God can handle the big issues in the universe. I will do the things that I have been called to do. Be a "good" steward of His gifts.

Patrick said...

We do have biblical warrant for our role in "helping the poor".

It's based on 3 ideas.

1) Yahweh commanded individual Jews to help the poor, not His theocratic state.

2) Jesus simply repeated these ideas.
As God, He chooses leaders anyway and always has according to Daniel 4.

Certainly God chose ANE Israel's leaders. As God, Jesus certainly does vote.

3) Caesar is not Christ's agent beyond crime control, the NT in fact is somewhat a hostile dialectic between Christ and Caesar.

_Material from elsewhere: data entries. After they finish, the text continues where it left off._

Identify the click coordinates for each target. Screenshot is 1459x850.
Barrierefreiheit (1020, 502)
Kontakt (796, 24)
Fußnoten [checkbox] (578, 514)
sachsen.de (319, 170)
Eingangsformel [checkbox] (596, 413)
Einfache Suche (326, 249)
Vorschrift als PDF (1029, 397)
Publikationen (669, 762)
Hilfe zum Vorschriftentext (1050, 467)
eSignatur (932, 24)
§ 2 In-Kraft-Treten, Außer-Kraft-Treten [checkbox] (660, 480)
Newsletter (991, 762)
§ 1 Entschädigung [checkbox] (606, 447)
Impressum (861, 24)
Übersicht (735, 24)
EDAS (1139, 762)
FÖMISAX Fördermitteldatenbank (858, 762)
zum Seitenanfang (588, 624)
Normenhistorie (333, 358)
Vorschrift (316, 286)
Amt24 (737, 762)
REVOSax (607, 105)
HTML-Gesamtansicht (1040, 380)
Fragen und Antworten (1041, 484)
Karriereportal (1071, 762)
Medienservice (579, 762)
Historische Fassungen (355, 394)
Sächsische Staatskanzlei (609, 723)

This is why Carter's views are flawed, IMO. Helping the poor is OUR role, not Caesar's. Caesar is often the enemy of Christ.

J said...

Jimmy Carter never said that.

Mark Goodacre said...

That was the point of my post, J!

Douglas Asbury said...

In terms of the Carter attribution of the Fugelsang quote, the quote is consistent with Carter's expressed attitudes and ideas, so it is easy to believe he said that. Regardless, no matter who said it, the statement stands on its own merits, or it doesn't. Those who like it will agree, even not knowing who said it; those who don't like it will reject the thought, regardless of the perceived authority of the speaker.

treehugger said...

I actually read that quote in a blog post Fugelsang wrote for the website current.com. The site is now defunct, so the original post is gone, but it shows up here, as the May 31, 2013 entry: http://timstriangletribune.wordpress.com/tag/john-fugelsang/

The quote is in the last paragraph, and the entire post is well worth a read.

V Anderson said...

Thank you for explaining this phenomenon, now rampant on the internet, of misattributing quotations.

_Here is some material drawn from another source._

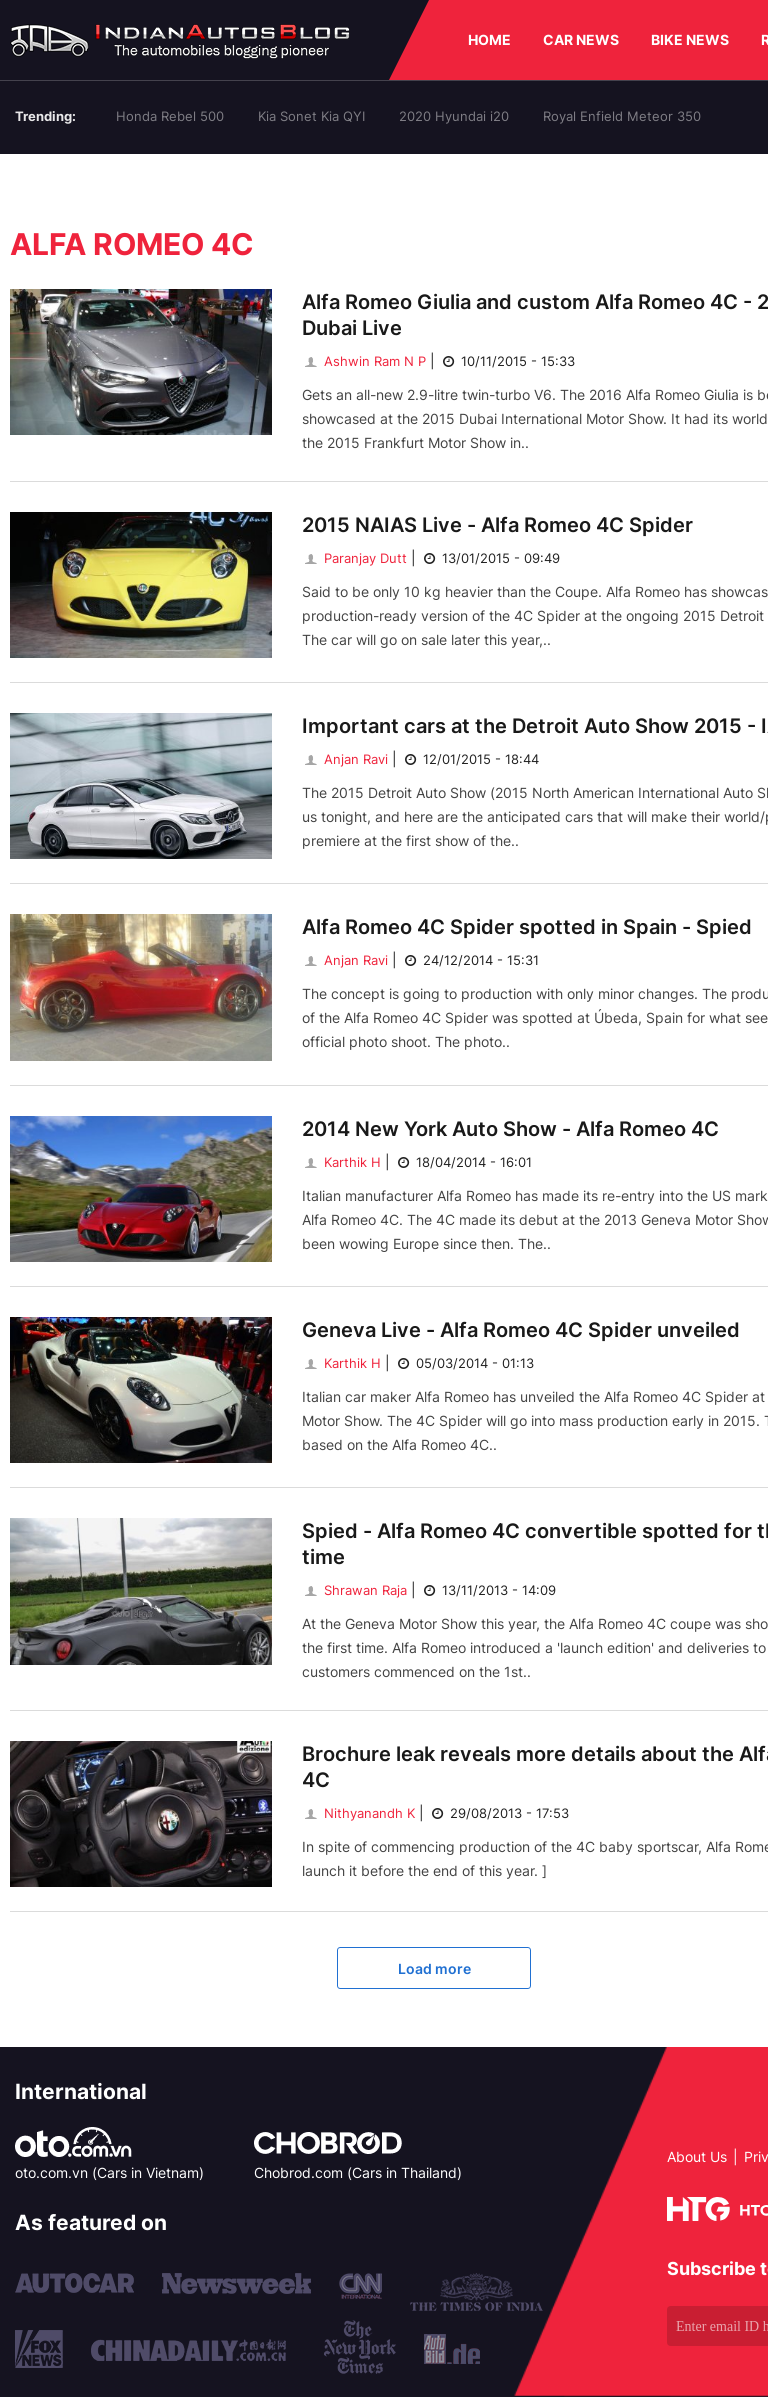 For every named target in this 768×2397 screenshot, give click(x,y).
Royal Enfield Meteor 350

It's always existed, but the pace of the misattributions is mind boggling.

I appreciate your thoughtful post. Thank you for giving us Goodacre's full quote.

Human beings have always had 30 second attention spans. Not helpful for our souls.

Again thank you for your research and writing.

V Anderson said...

Correction to my post to correct typo *Fugelsang's* quote.

Shayne O said...


"Forgive them father, for I have sinned" - Kurt Cobain

sacdtodvda said...

I think it was Abraham Lincoln who first observed that many quotations on the internet were often attributed to the wrong celebrity.